### Study material
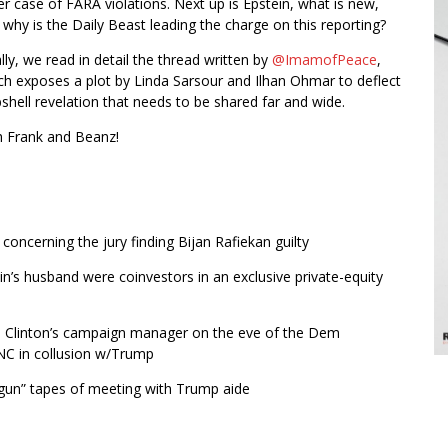
er case of FARA violations. Next up is Epstein, what is new,
 why is the Daily Beast leading the charge on this reporting?
lly, we read in detail the thread written by
@ImamofPeace
,
ch exposes a plot by Linda Sarsour and Ilhan Ohmar to deflect
bshell revelation that needs to be shared far and wide.
th Frank and Beanz!
oncerning the jury finding Bijan Rafiekan guilty
ein’s husband were coinvestors in an exclusive private-equity
 Clinton’s campaign manager on the eve of the Dem
DNC in collusion w/Trump
 gun” tapes of meeting with Trump aide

### Work to complete
Without the pictures, retype the whole of the material above exactly.

### Written answer
er case of FARA violations. Next up is Epstein, what is new,
 why is the Daily Beast leading the charge on this reporting?
lly, we read in detail the thread written by
@ImamofPeace
,
ch exposes a plot by Linda Sarsour and Ilhan Ohmar to deflect
bshell revelation that needs to be shared far and wide.
th Frank and Beanz!
oncerning the jury finding Bijan Rafiekan guilty
ein’s husband were coinvestors in an exclusive private-equity
 Clinton’s campaign manager on the eve of the Dem
DNC in collusion w/Trump
 gun” tapes of meeting with Trump aide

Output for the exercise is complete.